Center for Pediatric Genomics
An iPSCs Model of FUS mutation Carriers Reveals Pathways that Protect Against ALS

An iPSCs Model of FUS mutation Carriers Reveals Pathways that Protect Against ALS

Principle Investigator: Ziyuan Guo, PhD, Organoid Center

Amyotrophic lateral sclerosis (ALS) is a complex neurodegenerative disease with approximately 10 to 15% familial cases caused by genetic mutations in an autosomal dominant fashion. Although rare, ALS can also develop before the age of 25; the median age of developing Juvenile ALS is 6.5 years. ALS patients may become paralyzed between age 12 to age 60. Since familial and sporadic ALS are clinically indistinguishable, studies of familial ALS will facilitate understanding of ALS etiology in general. Among the ALS genes identified, several encode RNA binding proteins including Fused in Sarcoma (FUS). FUS functions in multiple RNA metabolic pathways. Mutant FUS protein is mis-localized to the cytoplasm where it forms granules and inclusions, a pathological hallmark of ALS. We and others have studied the FUS protein under physiological and pathological conditions in various models. Strikingly, we recently identified five individuals (three of them are second cousins) in an extended ALS kindred who carry the ALS-linked FUS R521G mutation but live well beyond their 60s without developing ALS (Unaffected Mutation Carriers, UMCs). Our discovery of incomplete penetrance in this extended FUS-ALS pedigree is the first of its kind.

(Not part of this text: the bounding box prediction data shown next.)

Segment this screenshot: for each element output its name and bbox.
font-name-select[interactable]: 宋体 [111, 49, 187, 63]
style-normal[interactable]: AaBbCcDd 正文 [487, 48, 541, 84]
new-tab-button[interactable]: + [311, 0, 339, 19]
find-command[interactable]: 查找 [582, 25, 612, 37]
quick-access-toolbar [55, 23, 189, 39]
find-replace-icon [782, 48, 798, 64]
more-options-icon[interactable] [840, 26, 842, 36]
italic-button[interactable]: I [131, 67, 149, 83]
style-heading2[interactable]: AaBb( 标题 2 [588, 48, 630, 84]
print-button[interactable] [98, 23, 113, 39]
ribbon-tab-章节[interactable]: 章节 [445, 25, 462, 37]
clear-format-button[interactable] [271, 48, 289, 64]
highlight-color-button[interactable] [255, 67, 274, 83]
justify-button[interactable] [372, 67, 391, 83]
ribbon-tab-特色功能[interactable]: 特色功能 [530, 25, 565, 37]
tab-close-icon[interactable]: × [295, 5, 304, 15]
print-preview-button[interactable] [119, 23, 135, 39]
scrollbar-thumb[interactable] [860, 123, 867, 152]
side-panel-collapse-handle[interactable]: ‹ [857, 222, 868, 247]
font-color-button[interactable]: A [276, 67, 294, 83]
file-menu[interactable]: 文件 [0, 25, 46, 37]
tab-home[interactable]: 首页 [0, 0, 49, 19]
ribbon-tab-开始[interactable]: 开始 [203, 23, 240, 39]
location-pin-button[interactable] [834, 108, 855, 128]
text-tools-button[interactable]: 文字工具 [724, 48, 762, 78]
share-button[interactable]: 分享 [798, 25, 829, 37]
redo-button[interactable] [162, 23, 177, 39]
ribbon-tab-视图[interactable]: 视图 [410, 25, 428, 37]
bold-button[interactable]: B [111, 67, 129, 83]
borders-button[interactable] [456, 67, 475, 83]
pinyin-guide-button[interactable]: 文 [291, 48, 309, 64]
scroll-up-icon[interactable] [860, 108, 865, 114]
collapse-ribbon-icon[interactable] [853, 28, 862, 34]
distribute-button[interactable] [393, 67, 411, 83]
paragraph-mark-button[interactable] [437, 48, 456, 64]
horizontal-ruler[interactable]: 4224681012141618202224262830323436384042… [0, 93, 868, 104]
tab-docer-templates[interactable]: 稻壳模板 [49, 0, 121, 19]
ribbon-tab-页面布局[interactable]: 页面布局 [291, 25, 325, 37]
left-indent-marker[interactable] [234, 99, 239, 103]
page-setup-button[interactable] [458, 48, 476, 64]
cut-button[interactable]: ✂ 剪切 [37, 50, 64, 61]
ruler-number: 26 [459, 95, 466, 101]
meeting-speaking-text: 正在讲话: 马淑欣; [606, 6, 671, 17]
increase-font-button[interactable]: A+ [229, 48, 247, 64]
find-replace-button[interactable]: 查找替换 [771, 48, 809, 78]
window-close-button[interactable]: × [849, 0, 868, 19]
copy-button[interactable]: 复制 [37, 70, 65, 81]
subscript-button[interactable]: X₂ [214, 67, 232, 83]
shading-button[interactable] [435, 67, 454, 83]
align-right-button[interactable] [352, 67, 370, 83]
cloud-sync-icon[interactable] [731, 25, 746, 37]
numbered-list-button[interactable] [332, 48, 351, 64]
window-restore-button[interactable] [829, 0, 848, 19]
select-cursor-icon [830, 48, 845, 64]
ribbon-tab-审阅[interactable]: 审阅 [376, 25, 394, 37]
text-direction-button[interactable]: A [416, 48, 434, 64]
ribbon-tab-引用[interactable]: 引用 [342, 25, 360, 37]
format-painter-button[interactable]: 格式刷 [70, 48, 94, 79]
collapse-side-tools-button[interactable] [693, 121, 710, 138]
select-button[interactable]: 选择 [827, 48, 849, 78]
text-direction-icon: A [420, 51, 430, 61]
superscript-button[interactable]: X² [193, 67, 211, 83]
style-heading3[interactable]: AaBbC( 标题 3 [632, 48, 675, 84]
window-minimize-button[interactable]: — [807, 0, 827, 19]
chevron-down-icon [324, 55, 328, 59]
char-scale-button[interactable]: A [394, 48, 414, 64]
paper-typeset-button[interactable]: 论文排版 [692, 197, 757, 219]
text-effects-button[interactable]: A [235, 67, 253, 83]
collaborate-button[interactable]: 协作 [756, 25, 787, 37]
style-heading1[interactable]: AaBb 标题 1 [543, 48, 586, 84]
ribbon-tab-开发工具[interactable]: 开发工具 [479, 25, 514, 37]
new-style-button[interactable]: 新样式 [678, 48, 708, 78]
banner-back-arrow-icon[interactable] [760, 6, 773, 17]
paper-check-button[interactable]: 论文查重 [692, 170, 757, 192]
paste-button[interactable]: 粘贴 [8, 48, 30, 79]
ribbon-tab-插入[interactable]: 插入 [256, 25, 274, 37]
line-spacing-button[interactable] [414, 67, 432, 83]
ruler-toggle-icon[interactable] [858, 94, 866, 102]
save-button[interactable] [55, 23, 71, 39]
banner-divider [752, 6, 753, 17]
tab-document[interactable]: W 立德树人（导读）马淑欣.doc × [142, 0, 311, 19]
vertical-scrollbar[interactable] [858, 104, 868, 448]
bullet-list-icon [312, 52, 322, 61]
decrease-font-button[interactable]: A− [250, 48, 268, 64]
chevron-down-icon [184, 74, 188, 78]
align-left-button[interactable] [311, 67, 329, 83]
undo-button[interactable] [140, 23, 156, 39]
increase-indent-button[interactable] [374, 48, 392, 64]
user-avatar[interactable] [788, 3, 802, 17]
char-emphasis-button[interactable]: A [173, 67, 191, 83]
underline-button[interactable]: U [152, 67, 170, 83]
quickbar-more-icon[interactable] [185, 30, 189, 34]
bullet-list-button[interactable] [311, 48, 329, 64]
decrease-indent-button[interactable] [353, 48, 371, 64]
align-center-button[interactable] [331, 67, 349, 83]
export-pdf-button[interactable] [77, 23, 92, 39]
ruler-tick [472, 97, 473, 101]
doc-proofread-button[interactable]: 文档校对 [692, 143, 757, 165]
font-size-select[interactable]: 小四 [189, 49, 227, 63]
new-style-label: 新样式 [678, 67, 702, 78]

We hypothesize that, despite carrying a disease-causing FUS mutation, UMCs have protective genetic modifiers preventing disease development. The determination of such modifiers and the underlying mechanisms will point to novel therapeutic targets. Patient-derived induced pluripotent stem cells (iPSCs) and their differentiated motor neurons (MNs) facilitate mechanistic studies in target cells in a relevant human genetic background. Taking advantage of newly generated iPSC lines derived from the unique ALS pedigree with multiple UMCs, we are identifying protective genetic modifiers to determine the underlying protective molecular/biological pathways. We are identifying de novo variants and mapping genetic modifiers in UMCs using whole genome sequencing analysis. Also, we are deciphering the molecular/biological pathways responsible for preserving normal functions in UMCs iPSC-MNs using RNASeq. We are differentiating MNs from iPSC lines of UMCs, ALS patients, and healthy controls to characterize the pathophysiological dysfunctions at different differentiation stages using immunocytochemistry and electrophysiology. In addition, we are comparing the cellular and functional features of iPSC-MNs from UMCs with ALS patients and healthy controls, which will reveal which cellular and biochemical features are critical to protecting UMCs. The integration of genomic, transcriptomic and phenotypic data will provide in-depth understanding of how putative genetic modifiers function through molecular pathways to yield protective phenotypes in UMCs. Completion of the proposed studies will provide novel insights into naturally occurring genetic modifiers that protect UMCs from contracting ALS. The compensatory mechanism identified in this project will lay the foundation for future studies to develop future ALS therapies.